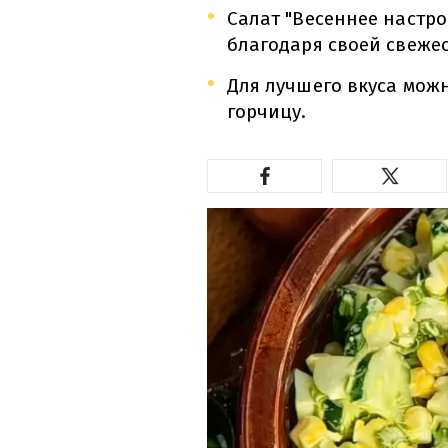
Салат "Весеннее настр
благодаря своей свежес
Для лучшего вкуса можн
горчицу.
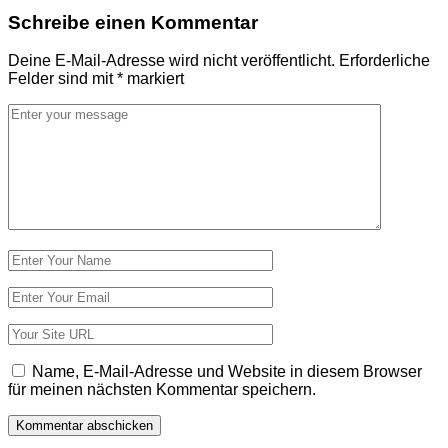
Schreibe einen Kommentar
Deine E-Mail-Adresse wird nicht veröffentlicht.
Erforderliche
Felder sind mit
*
markiert
Kommentar
*
Name
*
E-
Mail-
Adresse
Website
*
Name, E-Mail-Adresse und Website in diesem Browser
für meinen nächsten Kommentar speichern.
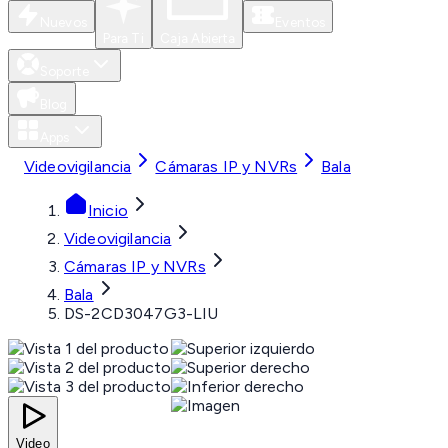
Nuevos
Eventos
Para Ti
Caja Abierta
Soporte
Blog
Apps
Videovigilancia
Cámaras IP y NVRs
Bala
Inicio
Videovigilancia
Cámaras IP y NVRs
Bala
DS-2CD3047G3-LIU
Video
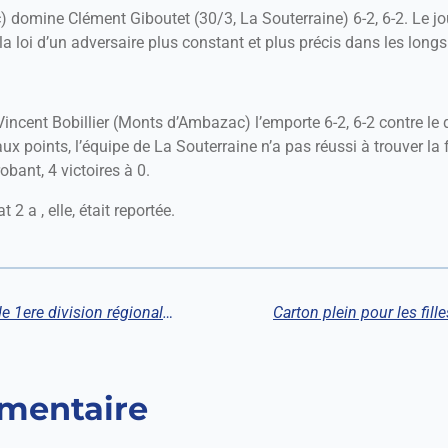
domine Clément Giboutet (30/3, La Souterraine) 6-2, 6-2. Le jo
a loi d’un adversaire plus constant et plus précis dans les long
 Vincent Bobillier (Monts d’Ambazac) l’emporte 6-2, 6-2 contre le 
x points, l’équipe de La Souterraine n’a pas réussi à trouver la
bant, 4 victoires à 0.
 2 a , elle, était reportée.
15/18 ans : Les filles championnes de 1ere division régionale pôle Limoges
mentaire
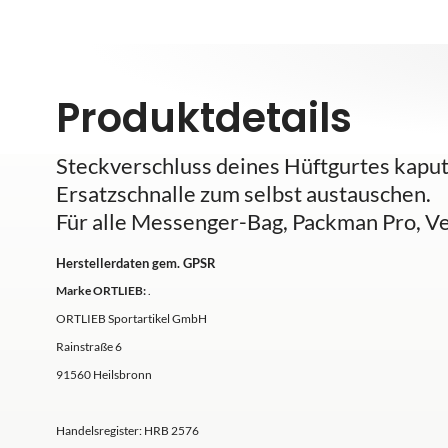
Produktdetails
Steckverschluss deines Hüftgurtes kaputt
Ersatzschnalle zum selbst austauschen.
Für alle Messenger-Bag, Packman Pro, Ve
Herstellerdaten gem. GPSR
Marke ORTLIEB:
.
ORTLIEB Sportartikel GmbH
Rainstraße 6
91560 Heilsbronn
Handelsregister: HRB 2576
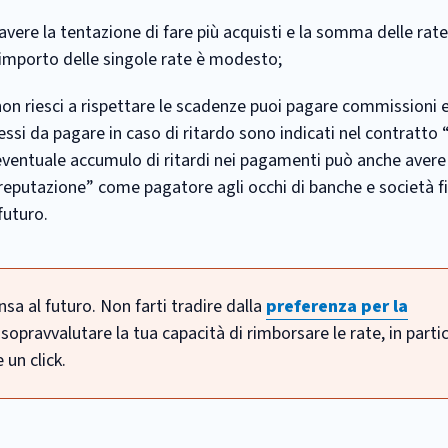
 avere la tentazione di fare più acquisti e la somma delle rat
l’importo delle singole rate è modesto;
 non riesci a rispettare le scadenze puoi pagare commissioni e
essi da pagare in caso di ritardo sono indicati nel contratto 
 L’eventuale accumulo di ritardi nei pagamenti può anche aver
“reputazione” come pagatore agli occhi di banche e società fi
futuro.
nsa al futuro. Non farti tradire dalla
preferenza per la
 sopravvalutare la tua capacità di rimborsare le rate, in parti
un click.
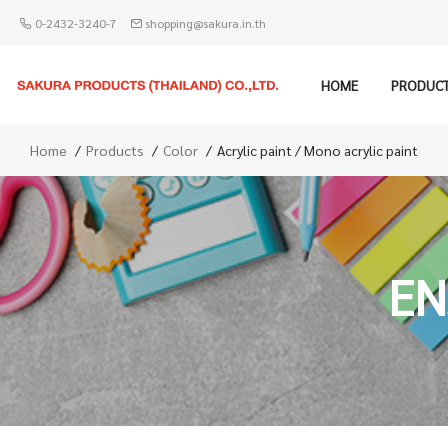
0-2432-3240-7
shopping@sakura.in.th
HOME
PRODUC
Home
Products
Color
Acrylic paint / Mono acrylic paint
EN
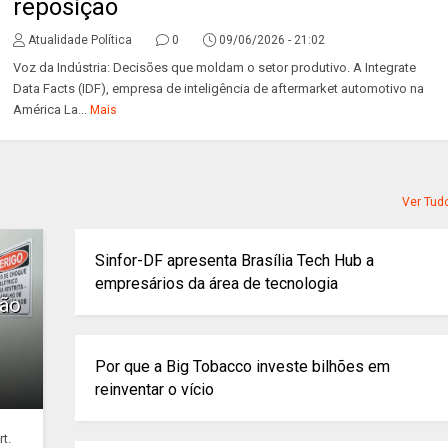
reposição
Atualidade Política
0
09/06/2026 - 21:02
Voz da Indústria: Decisões que moldam o setor produtivo. A Integrate
Data Facts (IDF), empresa de inteligência de aftermarket automotivo na
América La...
Mais
Ver Tud
Sinfor-DF apresenta Brasília Tech Hub a
empresários da área de tecnologia
ção
Por que a Big Tobacco investe bilhões em
reinventar o vício
t.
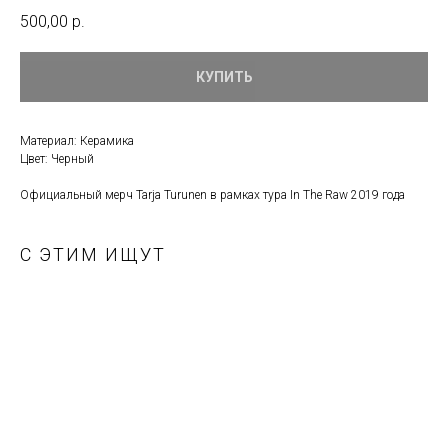
500,00
р.
КУПИТЬ
Материал: Керамика
Цвет: Черный
Официальный мерч Tarja Turunen в рамках тура In The Raw 2019 года
С ЭТИМ ИЩУТ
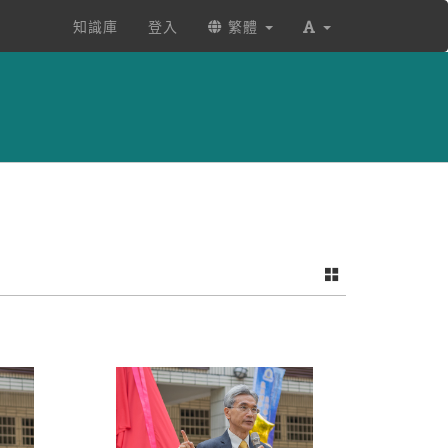
知識庫
登入
繁體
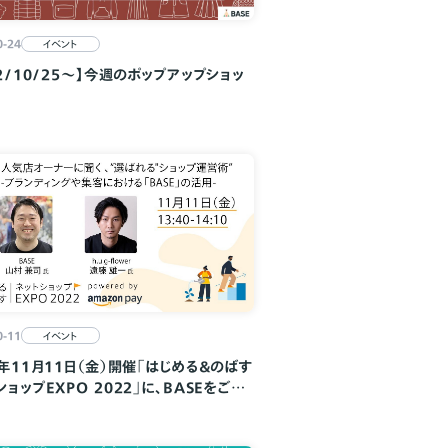
0-24
イベント
22/10/25～】今週のポップアップショッ
報
0-11
イベント
2年11月11日（金）開催「はじめる＆のばす
ショップEXPO 2022」に、BASEをご利
.u.g-flower」が登壇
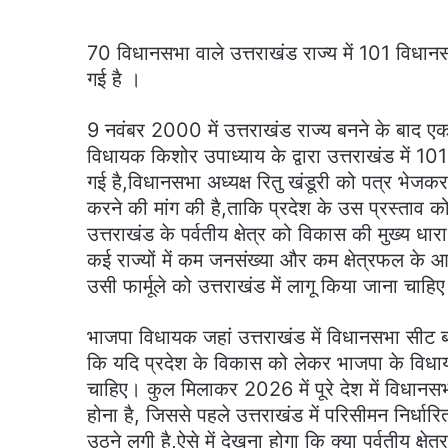
70 विधानसभा वाले उत्तराखंड राज्य में 101 विधानस
गई है ।
9 नवंबर 2000 में उत्तराखंड राज्य बनने के बाद एक 
विधायक किशोर उपाध्याय के द्वारा उत्तराखंड में
गई है,विधानसभा अध्यक्ष रितु खंडूरी को पत्र भेजक
करने की मांग की है,ताकि प्रदेश के उस प्रस्ताव 
उत्तराखंड के पर्वतीय क्षेत्र को विकास की मुख्य धा
कई राज्यों में कम जनसंख्या और कम क्षेत्रफल के
उसी फार्मूले को उत्तराखंड में लागू किया जाना चाहि
भाजपा विधायक जहां उत्तराखंड में विधानसभा सीट बढ़ा
कि यदि प्रदेश के विकास को लेकर भाजपा के विधाय
चाहिए। कुल मिलाकर 2026 में पूरे देश में विधान
होना है, जिससे पहले उत्तराखंड में परिसीमन निर्धार
उठने लगी है,ऐसे में देखना होगा कि क्या पर्वतीय क्षे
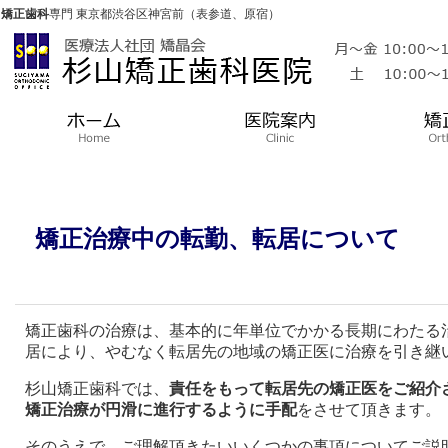
矯正歯科
専門 東京都渋谷区神宮前（表参道、原宿）
矯正治療中の転勤、転居について
矯正歯科の治療は、基本的に年単位でかかる長期にわたる
居により、やむなく転居先の地域の矯正医に治療を引き継
杉山矯正歯科では、
責任をもって転居先の矯正医をご紹介
矯正治療が円滑に進行するように手配
をさせて頂きます。
そのうえで、ご理解頂きたいいくつかの事項についてご説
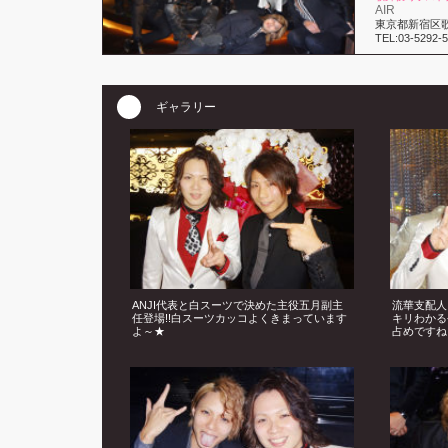
AIR
東京都新宿区歌舞
TEL:03-5292-
ギャラリー
ANJI代表と白スーツで決めた主役五月副主
流華支配人
任登場!!白スーツカッコよくきまっています
キリわかる
よ～★
占めですね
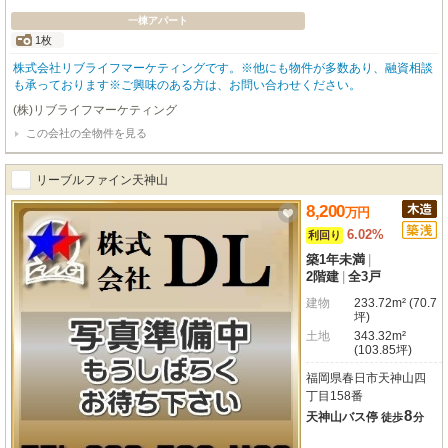
一棟アパート
1枚
株式会社リブライフマーケティングです。※他にも物件が多数あり、融資相談
も承っております※ご興味のある方は、お問い合わせください。
(株)リブライフマーケティング
この会社の全物件を見る
リーブルファイン天神山
8,200
万
円
6.02%
利回り
築1年未満
|
2階建
|
全3戸
建物
233.72m² (70.7
坪)
土地
343.32m²
(103.85坪)
福岡県春日市天神山四
丁目158番
8
天神山バス停
徒歩
分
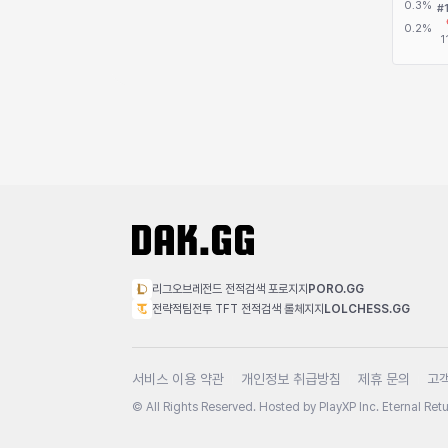
리그오브레전드 전적검색 포로지지
PORO.GG
전략적팀전투 TFT 전적검색 롤체지지
LOLCHESS.GG
서비스 이용 약관
개인정보 취급방침
제휴 문의
고
© All Rights Reserved. Hosted by PlayXP Inc. Eternal Retur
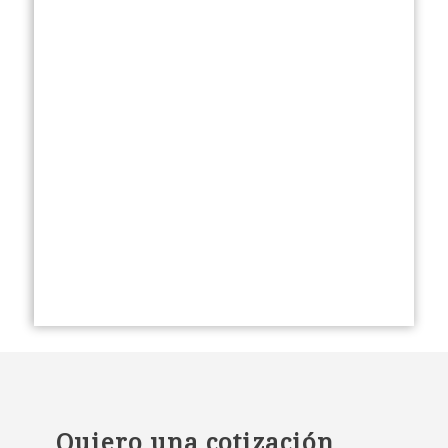
Quiero una cotización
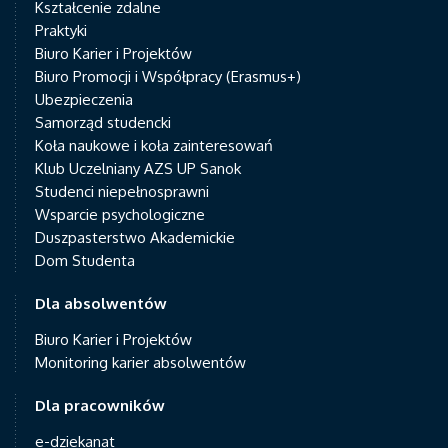
Kształcenie zdalne
Praktyki
Biuro Karier i Projektów
Biuro Promocji i Współpracy (Erasmus+)
Ubezpieczenia
Samorząd studencki
Koła naukowe i koła zainteresowań
Klub Uczelniany AZS UP Sanok
Studenci niepełnosprawni
Wsparcie psychologiczne
Duszpasterstwo Akademickie
Dom Studenta
Dla absolwentów
Biuro Karier i Projektów
Monitoring karier absolwentów
Dla pracowników
e-dziekanat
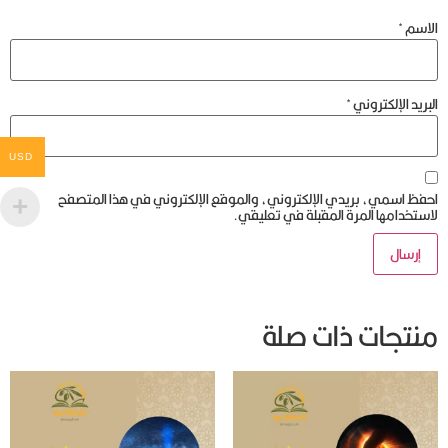
الاسم
*
البريد الإلكتروني
*
USD
احفظ اسمي، بريدي الإلكتروني، والموقع الإلكتروني في هذا المتصفح
لاستخدامها المرة المقبلة في تعليقي.
منتجات ذات صلة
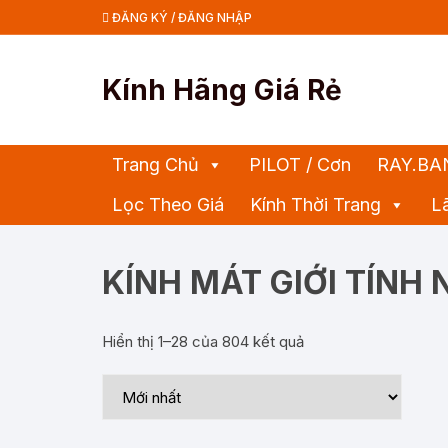
Chuyển
ĐĂNG KÝ / ĐĂNG NHẬP
tới
nội
dung
Kính Hãng Giá Rẻ
Trang Chủ
PILOT / Cơn
RAY.BA
Lọc Theo Giá
Kính Thời Trang
L
KÍNH MÁT GIỚI TÍNH
Hiển thị 1–28 của 804 kết quả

■ What is expected ■
Output nothing but the number of lines in the data containing the string "futuro".

■ Final answer ■
2